FullFunnel.io
Andrey Zinkovic had been building expertise in B2B marketing since 2007, establishing himself as a thought leader through a LinkedIn content marketing book (which sold 5,500 total copies across Gumroad, Amazon, and Product Hunt in 2019) and running a curated Facebook community of B2B marketers and founders since the end of 2017. The community grew to 4,000 high-quality members by maintaining strict admission standards, declining 80% of inquiries. This existing distribution and credibility became the foundation for his next venture.
Andrey launched ROI Plan in February 2020 with a technical co-founder, splitting equity 50-50 and working for free to keep the startup self-funded. Rather than rushing to market, he conducted 50 beta tests throughout 2020 across different verticals and job roles to validate his initial idea. He discovered his original concept wasn't meeting market expectations and spent nearly a year iterating based on feedback to identify the ideal customer profile and core MVP features. The team grew to include 4 part-time developers in Warsaw, Poland, paying junior engineers $25-$30/hour and senior full-stack developers $40/hour.
Andrey leveraged his existing community for initial customer acquisition, reaching out personally to members he knew well and believed could be good ICPs. He secured 3 paying customers who purchased lifetime deals: one Italian marketing agency paying €150/month with included ongoing marketing support, another paying €150 one-time for a basic version, and a third paying €200 one-time. While these deals provided early validation, they didn't generate meaningful MRR. Standard pricing was set at $14.99/month, but the founder struggled to convert community members into paying SaaS customers despite having strong distribution.
What worked was using his established consultancy (FullFunnel.io, which did €250k in 2020) as a cash engine to fund product development. The consultancy generated revenue through 27 projects and partnerships with European accelerators like E-MAC and ScaleUp Flanders, allowing him to keep the SaaS bootstrapped without external pressure. What didn't work was dividing attention—Andrey admitted he didn't heavily promote ROI Plan because he was deeply involved in client projects.

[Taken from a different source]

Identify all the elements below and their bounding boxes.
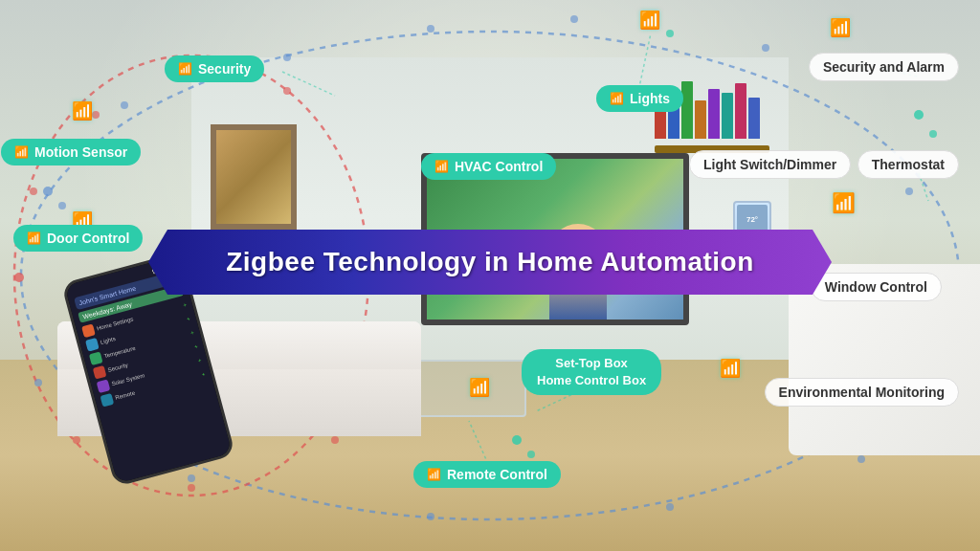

By early 2021, he recognized this and rebranded GetLeader as FullFunnel.io, partnering with a co-founder (Microfounder) to productize services and hire team members to scale. Monthly expenses for ROI Plan reached approximately €3,000, with total cumulative investment around €20,000.
As of the interview (early 2021), FullFunnel.io was running as the primary revenue driver while ROI Plan remained a side project with 2 full-time founders and 4 part-time developers. Andrey's goal was to reach at least €100k in annual recurring revenue for ROI Plan by the end of the year. The strategy shifted from juggling two businesses to using the consultancy profits to hire and scale the SaaS team, with plans to eventually productize services more aggressively and move engineering resources from ROI Plan to accelerate product roadmap development. He remained bootstrapped with no plans to raise capital, preferring to maintain control and implement features thoughtfully based on customer feedback.
- •A 4-year-old, vetted community of 4,000 high-quality B2B marketers gave the founder immediate access to an audience that already knew and trusted him, eliminating cold-start distribution problems that plague most startups.
- •The founder's established consultancy generated €250k annually, providing a sustainable cash engine that removed the pressure to force product-market fit prematurely and allowed extended validation through 50 beta tests across different verticals.
- •By maintaining strict admission standards and declining 80% of community applicants, the founder cultivated a selective audience of serious practitioners whose feedback was more actionable and whose conversion likelihood was higher than a general audience.
- •Direct, relationship-based outreach to known community members eliminated friction in early sales cycles, allowing the founder to validate willingness-to-pay without needing to master cold acquisition channels.
- 1.Build and maintain a targeted community in your domain for 2-3 years before launching a product, using strict vetting to ensure members are serious practitioners likely to become customers.
- 2.Use an existing profitable service business (consultancy, freelance work, or agency) as a cash engine to fund product development, giving yourself 12+ months to iterate without external pressure or forced revenue timelines.
- 3.Conduct 50+ structured beta tests across different customer segments and job roles before launching paid pricing, documenting which use cases and personas generate genuine demand signals versus polite interest.
- 4.When acquiring your first customers, prioritize personal outreach to community members you have genuine relationships with rather than attempting broad-based SaaS marketing, and be willing to offer custom terms (lifetime deals, inclusive support) to validate core assumptions.